21世紀末には日本の人口は”6000万人台”に 専門家が解説


総務省が13日に発表したところによると、今年1月1日現在の日本人の人口は、前年比27万1834人減の1億2589万1742人だったという。これは1968年の調査開始以来最大の落ち込みだ。その一方で、東京の人口は8万6164人増の1296万6307人となっており、「東京一極集中」が加速している。



この件について、14日に放送されたAbemaTVの報道番組『AbemaPrime』では、2人の専門家が登場。1人は人口動態に詳しい国際医療福祉大学の高橋泰教授で、もう1人は少子化問題等に詳しいニッセイ基礎研究所の天野馨南子氏。

日本全体では減っているが、東京の人口が増えていることはポジティブな材料と捉える向きもある。というのも、今回東京では「出生者数-死亡者数」が1450人となり、いわゆる人口は「自然増」の状態になった。これについて高橋氏はこう語る。



「外から人が入ってきて生まれているということ。日本の合計特殊出生率は1.4だが、東京は1.1。沖縄は1.8。東京は外からたくさん入ってきてやや少なめに生むのです。こうなると、日本全体は減るんですね。東京から見ると良いことかもしれませんが、日本全体で見ると残念な状況ですね」

となれば、今後の日本の人口はどうなるのか。高橋氏は、団塊の世代は1学年250万人ほどいるが、現在の子供を産み・育てる世代は120~130万人しかいないという。これから亡くなっていく人の分だけ子供を産むとなると、3~4人は産まなくてはいけないというのだ。だから、「維持をするのは無理」との見通しを語った。また、移民を受け入れることについては、今の日本の世論から考えると受け入れはないだろうとのこと。

ここで、介護福祉士でシングルマザー芸人・ももち、こと柏崎桃子が自身の体験から「産めないですよ。お金かかるし。一人育てるのにいくらかかるのか…。3、4人欲しいとは言いますが、夫婦2人で働いてもそのお金賄いきれない。子供はせいぜい2人までですよね」と語った。



天野氏によると、合計特殊出生率が1.5を切ると「超低出生率」と言え、日本はこの状態が20年以上続いており、「低出生率の罠」の存在を指摘した。これは、1.5を切る合計特出生率を続けた国は絶滅危惧種といえ、人口を復活させた国はないというのだ。
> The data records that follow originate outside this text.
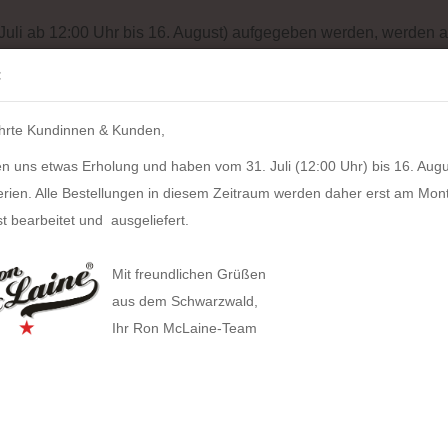
Batterieentsorgung
Garantiebedingungen
Impressum
Site
 Juli ab 12:00 Uhr bis 16. August) aufgegeben werden, werden a
Suche...
:
IH
hrte Kundinnen & Kunden,
LZKERN
SACHER
WINDROSE
PULL UP CASE
ALPEN
n uns etwas Erholung und haben vom 31. Juli (12:00 Uhr) bis 16. Augu
»
n
HOLZKERN Excellencia (23mm x 29mm)
erien. Alle Bestellungen in diesem Zeitraum werden daher erst am Mon
318
Artikel in dieser Kategorie
t bearbeitet und ausgeliefert.
HOLZ
HAN anzeigen
29m
Mit freundlichen Grüßen
Allison Smart-Box plus
aus dem Schwarzwald,
Artikel
Ihr Ron McLaine-Team
Allison Smart-Box
Covers
Businesstaschen
Lieferz
Allison Smart-Organizer
Geldbörsen
Computertaschen
Bestan
Allison Holz-Filz-Set
Tabak
Gürteltaschen
Herstel
Toolbox LOFT
Gürtel
Handtaschen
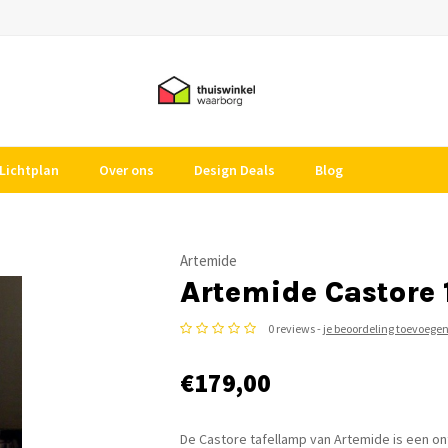
Lichtplan
Over ons
Design Deals
Blog
Artemide
Artemide Castore 
0 reviews -
je beoordeling toevoege
€179,00
De Castore tafellamp van Artemide is een o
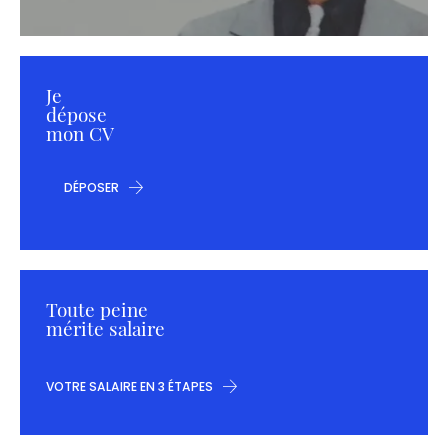
Je
dépose
mon CV
DÉPOSER
Toute peine
mérite salaire
VOTRE SALAIRE EN 3 ÉTAPES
また、高橋氏は、今後のシミュレーションを解説。これからベビーブーマーが多く亡くなっていくため2030年までは毎年50万人人口が減っていくという。2030年以降は、毎年100万人減り、1億人以下になるのは2040年ぐらいだろうと言われているという。2050年になると、後期高齢者が2500万人減り、21世紀末には半分(約6000万人)になると言われている。1%ずつ減ると70年で計算上は半分の人口になり。1%ずつ増えると70年で2倍になるそうだ。

高橋氏は、このシミュレーションはあくまでも楽観気味の予測で、明治維新の頃の人口は3300万人だったのが140年間で4倍になったと指摘。そして、今後140年でその頃ぐらいの数字になるのでは、という見方も示した。